BEGIN
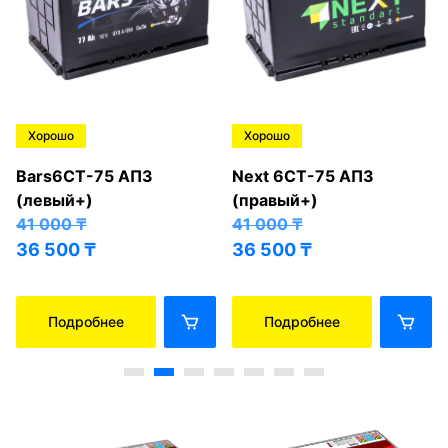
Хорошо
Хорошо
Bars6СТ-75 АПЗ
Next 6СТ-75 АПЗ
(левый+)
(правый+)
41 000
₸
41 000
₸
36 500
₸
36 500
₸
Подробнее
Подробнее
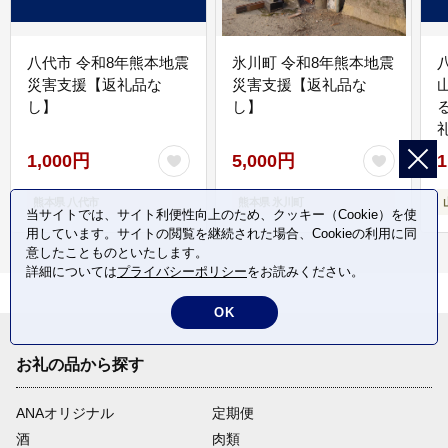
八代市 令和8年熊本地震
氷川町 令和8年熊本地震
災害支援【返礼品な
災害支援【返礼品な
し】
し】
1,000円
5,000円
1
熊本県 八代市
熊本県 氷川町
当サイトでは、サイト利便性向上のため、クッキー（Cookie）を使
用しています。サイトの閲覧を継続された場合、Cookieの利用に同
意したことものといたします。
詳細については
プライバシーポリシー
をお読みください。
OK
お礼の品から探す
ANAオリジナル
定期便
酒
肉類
END
BEGIN
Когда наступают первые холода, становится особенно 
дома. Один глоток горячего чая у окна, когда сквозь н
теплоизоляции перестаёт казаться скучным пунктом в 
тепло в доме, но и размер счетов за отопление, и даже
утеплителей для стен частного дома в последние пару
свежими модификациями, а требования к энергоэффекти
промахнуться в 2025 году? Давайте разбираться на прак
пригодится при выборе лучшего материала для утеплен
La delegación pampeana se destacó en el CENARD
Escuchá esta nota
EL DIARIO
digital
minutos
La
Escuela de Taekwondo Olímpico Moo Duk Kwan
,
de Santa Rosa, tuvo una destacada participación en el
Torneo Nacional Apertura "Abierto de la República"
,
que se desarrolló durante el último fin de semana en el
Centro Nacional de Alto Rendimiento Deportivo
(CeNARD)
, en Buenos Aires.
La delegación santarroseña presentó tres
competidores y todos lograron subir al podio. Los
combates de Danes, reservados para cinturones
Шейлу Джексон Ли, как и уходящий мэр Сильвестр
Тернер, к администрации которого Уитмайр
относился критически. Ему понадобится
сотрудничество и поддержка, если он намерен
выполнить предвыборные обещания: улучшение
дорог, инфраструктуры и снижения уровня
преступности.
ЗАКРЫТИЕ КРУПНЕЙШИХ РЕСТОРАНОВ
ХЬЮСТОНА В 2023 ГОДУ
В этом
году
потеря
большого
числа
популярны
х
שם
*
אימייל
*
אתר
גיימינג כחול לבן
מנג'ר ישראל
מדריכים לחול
END
**What is needed:** The reply should consist solely of the lines above from the one that has "дома. Один глоток" through the one that has "מדריכים לחול", reproduced exactly.

**Exercise solution:**
дома. Один глоток горячего чая у окна, когда сквозь н
теплоизоляции перестаёт казаться скучным пунктом в 
тепло в доме, но и размер счетов за отопление, и даже
утеплителей для стен частного дома в последние пару
свежими модификациями, а требования к энергоэффекти
промахнуться в 2025 году? Давайте разбираться на прак
пригодится при выборе лучшего материала для утеплен
La delegación pampeana se destacó en el CENARD
Escuchá esta nota
EL DIARIO
digital
minutos
La
Escuela de Taekwondo Olímpico Moo Duk Kwan
,
de Santa Rosa, tuvo una destacada participación en el
Torneo Nacional Apertura "Abierto de la República"
,
que se desarrolló durante el último fin de semana en el
Centro Nacional de Alto Rendimiento Deportivo
(CeNARD)
, en Buenos Aires.
La delegación santarroseña presentó tres
competidores y todos lograron subir al podio. Los
combates de Danes, reservados para cinturones
Шейлу Джексон Ли, как и уходящий мэр Сильвестр
Тернер, к администрации которого Уитмайр
относился критически. Ему понадобится
сотрудничество и поддержка, если он намерен
выполнить предвыборные обещания: улучшение
дорог, инфраструктуры и снижения уровня
преступности.
ЗАКРЫТИЕ КРУПНЕЙШИХ РЕСТОРАНОВ
ХЬЮСТОНА В 2023 ГОДУ
В этом
году
потеря
большого
числа
популярны
х
שם
*
אימייל
*
אתר
גיימינג כחול לבן
מנג'ר ישראל
מדריכים לחול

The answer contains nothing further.